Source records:
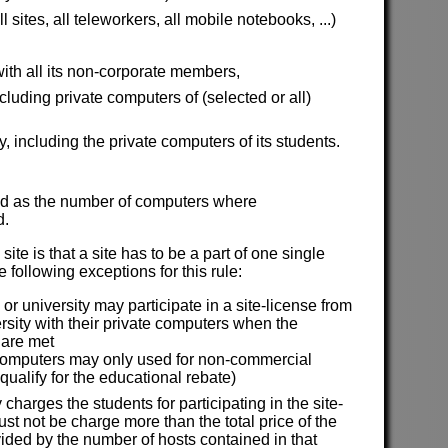
sites, all teleworkers, all mobile notebooks, ...)
ith all its non-corporate members,
uding private computers of (selected or all)
y, including the private computers of its students.
ined as the number of computers where
d.
site is that a site has to be a part of one single
 following exceptions for this rule:
or university may participate in a site-license from
ersity with their private computers when the
 are met
computers may only used for non-commercial
 qualify for the educational rebate)
y charges the students for participating in the site-
st not be charge more than the total price of the
vided by the number of hosts contained in that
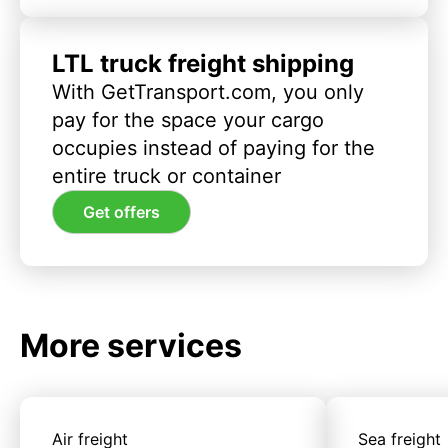
LTL truck freight shipping
With GetTransport.com, you only
pay for the space your cargo
occupies instead of paying for the
entire truck or container
Get offers
More services
Air freight
Sea freight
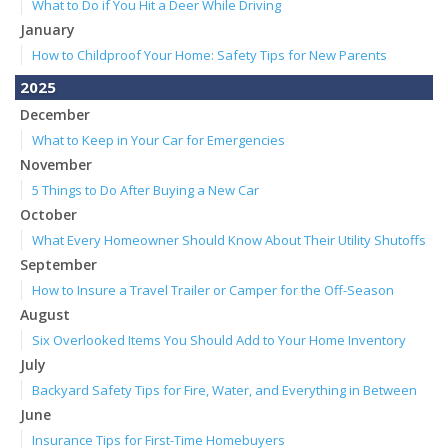
What to Do if You Hit a Deer While Driving
January
How to Childproof Your Home: Safety Tips for New Parents
2025
December
What to Keep in Your Car for Emergencies
November
5 Things to Do After Buying a New Car
October
What Every Homeowner Should Know About Their Utility Shutoffs
September
How to Insure a Travel Trailer or Camper for the Off-Season
August
Six Overlooked Items You Should Add to Your Home Inventory
July
Backyard Safety Tips for Fire, Water, and Everything in Between
June
Insurance Tips for First-Time Homebuyers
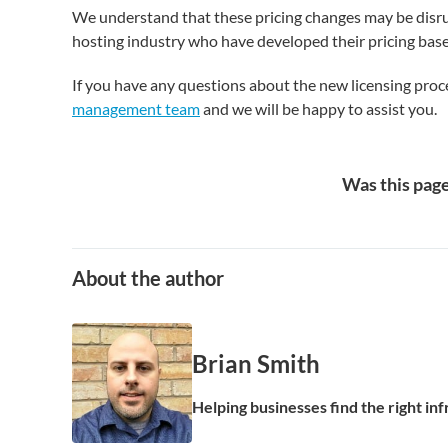
We understand that these pricing changes may be disrup
hosting industry who have developed their pricing base
If you have any questions about the new licensing pro
management team
and we will be happy to assist you.
Was this page
About the author
Brian Smith
Helping businesses find the right in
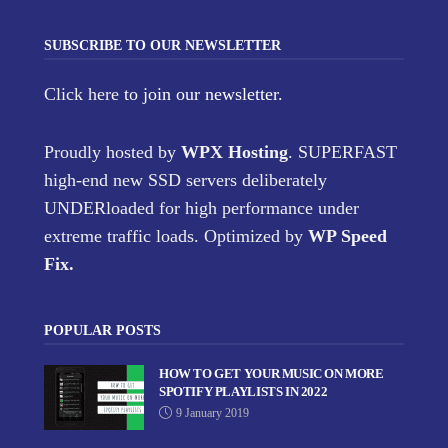
SUBSCRIBE TO OUR NEWSLETTER
Click here
to join our newsletter.
Proudly hosted by
WPX Hosting
. SUPERFAST
high-end new SSD servers deliberately
UNDERloaded for high performance under
extreme traffic loads. Optimized by
WP Speed
Fix
.
POPULAR POSTS
HOW TO GET YOUR MUSIC ON MORE
SPOTIFY PLAYLISTS IN 2022
9 January 2019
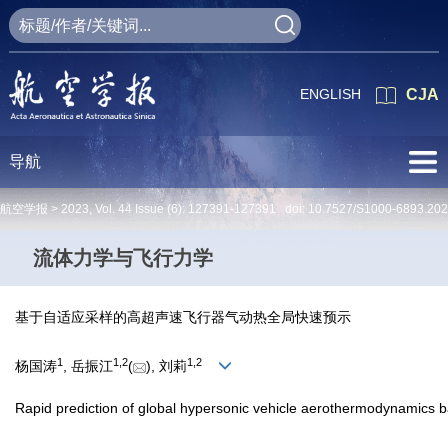
ENGLISH
CJA
导航
航空学报 >
2023
,
Vol. 44
Issue (6)
: 127391-127391 doi:
10.7527/S1000-6893.20
流体力学与飞行力学
基于自适应采样的高超声速飞行器气动热全局快速预示
1
1
,
2
1
,
2
杨国涛
, 岳振江
(
), 刘莉
Rapid prediction of global hypersonic vehicle aerothermodynamics 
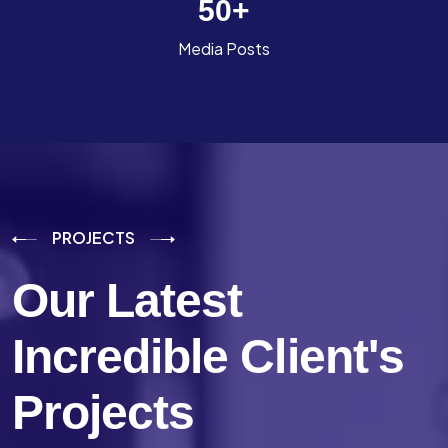
50
+
Media Posts
PROJECTS
Our Latest
Incredible
Client's
Projects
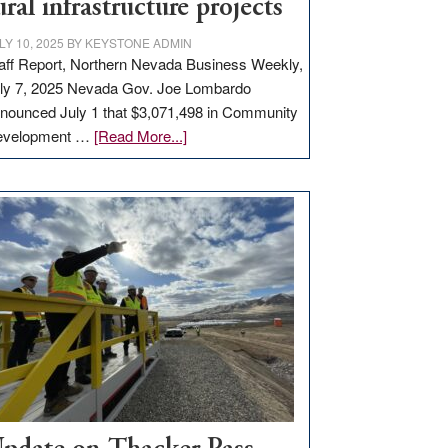
ural infrastructure projects
LY 10, 2025
BY
KEYSTONE ADMIN
aff Report, Northern Nevada Business Weekly,
ly 7, 2025 Nevada Gov. Joe Lombardo
nounced July 1 that $3,071,498 in Community
about
evelopment …
[Read More...]
GOED
moves
$3
million
for
rural
infrastructure
projects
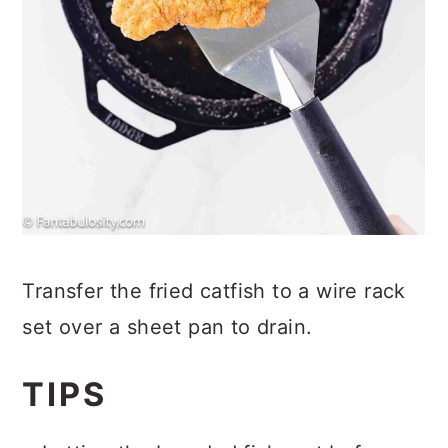
Transfer the fried catfish to a wire rack
set over a sheet pan to drain.
TIPS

> Description of the task
Using the data above, report how many lines include the string "students" and add nothing to the number.

> Solution for this task
2